Use Python without installing on Windows

4 minute read

For some weeks, I went back to Barcelona to renew documents and meet friends. And, of course, to enjoy the sun but that's implicit :)

(this is not the friend I talk about in the story!)

It’s funny how on videocalls you usually don’t get past the life updates, but in a face to face conversation everything flows better. While I’m a fan of working remotely, I do appreciate that f2f has its advantages. It was in one of those where a friend was telling me how in his work as an Industrial Engineer he needs to do what I usually call a “monkey job”, many times a month.

Disclaimer:

  • The code in this post is not optimal, and does not pretend to be. But it works, and my friend does not really care about it taking 1 or 5 seconds, or some stuff being hardcoded. The objective is just to show something working end to end.
  • I did all development in my Bootcamp’d Windows 10, where I installed Python. Tested in two native Windows 10 machines, where Python was not installed.

The problem

My friend works, among many other things, configuring the sensors and widgets that interact with chemical reactors to produce drugs. Oftentimes, he needs to modify the configuration by updating some values. His current approach is to open the file with Notepad++ and use find/replace some dozens of times. In addition to automation, he would like to delegate the task to to more junior employees but it is somewhat risky as any mistake might make the whole production to stop.

In this regard, he was asking me whether this could be automated, and how I would do it. As a Data Scientist working 99% of the last 6 years with Python, I obviously suggested to use this. The way I framed it was the following. Someone (him) would add a configuration file where each row would be a tuple with the keyword to find and the keyword to replace. Then, a Python script would take the input file and generate an output file given the configuration. For someone seasoned in Python, the above is no more than 10min coding. Easy-peasy.

Let’s see an example of what I had in mind after my first answer:

config.csv:

 input,output
 PROTOCOL_A, PROTOCOL_B
 DRUG_X, DRUG_Y

main.py:

 import re
 import pandas as pd

 if __name__ == "__main__":

     config = pd.read_csv("config.csv", index_col=0).output.to_dict()
     print(config)

     with open("input_file.csv", "r") as f:
         text = f.read()
     print(text)
     print()
     for input_value, output_value in config.items():
         text = re.sub(input_value, output_value, text)

     print(text)
     with open("output_file.csv", "w") as f:
         f.write(text)

Cool, so with a few lines of code it's solved. My friend, though, does not know Python at all, and his natural follow-up question was:

  • Ok, but how Python works? Do I have to install anything?
  • Well… yes. But it’s minimal. Nothing to worry about.
  • I don’t want to install anything. Can’t we do this with a “.exe” or “.bat”? I’m sure you can code in Windows without having to install Python.

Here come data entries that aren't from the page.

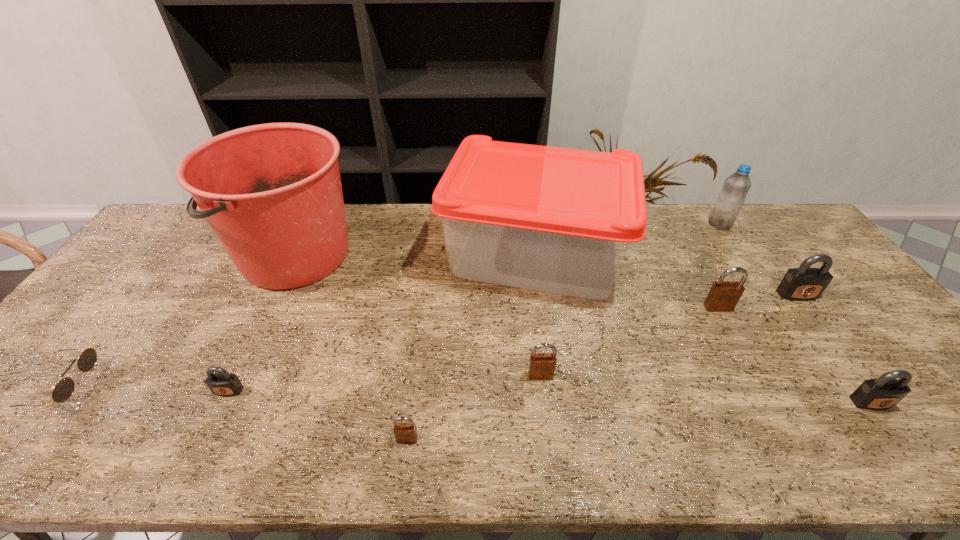 This screenshot has width=960, height=540. What are the coordinates of `the tallest object` in the screenshot? It's located at (272, 193).

Locate an element on the screen. bucket is located at coordinates (272, 193).

In order to click on red tray in this screenshot , I will do `click(559, 220)`.

Identify the location of the ninth shortest object. (559, 220).

I want to click on water bottle, so click(736, 187).

Where is `blue water bottle`? This screenshot has width=960, height=540. blue water bottle is located at coordinates (736, 187).

Where is `the biggest gray padlock`? the biggest gray padlock is located at coordinates (804, 283).

What are the coordinates of `the farthest gray padlock` in the screenshot? It's located at (804, 283).

You are a GUI agent. You are given a task and a screenshot of the screen. Output one action in this format:
    pyautogui.click(x=<x>, y=<y>)
    Task: Click on the fourth padlock from left to right
    The image size is (960, 540).
    Given the screenshot: What is the action you would take?
    pyautogui.click(x=723, y=296)

Locate an element on the screen. This screenshot has width=960, height=540. the farthest brown padlock is located at coordinates (723, 296). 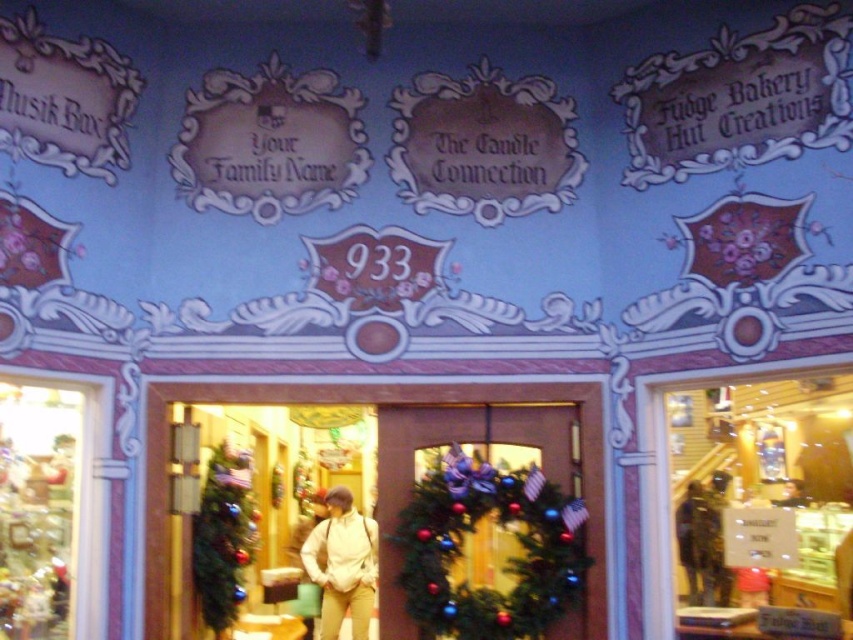 Question: Which point is farther to the camera?

Choices:
 (A) translucent glass display case at right
 (B) white matte jacket at center

Answer: (B)

Question: Can you confirm if translucent glass ornaments at left is positioned below green matte christmas tree at lower left?

Choices:
 (A) no
 (B) yes

Answer: (A)

Question: Observing the image, what is the correct spatial positioning of translucent glass display case at right in reference to translucent glass ornaments at left?

Choices:
 (A) above
 (B) below

Answer: (A)

Question: Based on their relative distances, which object is farther from the translucent glass ornaments at left?

Choices:
 (A) green matte christmas tree at lower left
 (B) white matte jacket at center
 (C) green matte wreath at center
 (D) translucent glass display case at right

Answer: (D)

Question: Where is translucent glass ornaments at left located in relation to white matte jacket at center in the image?

Choices:
 (A) above
 (B) below

Answer: (A)

Question: Which object appears farthest from the camera in this image?

Choices:
 (A) green matte wreath at center
 (B) green matte christmas tree at lower left
 (C) translucent glass display case at right

Answer: (B)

While for some folks the above questions might be excessive, there is an underlying motivation in all these, which I then discovered. He wants to use this in the client’s machine, having Windows, where he cannot install anything.

The solution

CX_freeze is a Python library that

creates standalone executables from Python scripts, with the same performance. It is cross-platform and should work on any platform that Python itself works on.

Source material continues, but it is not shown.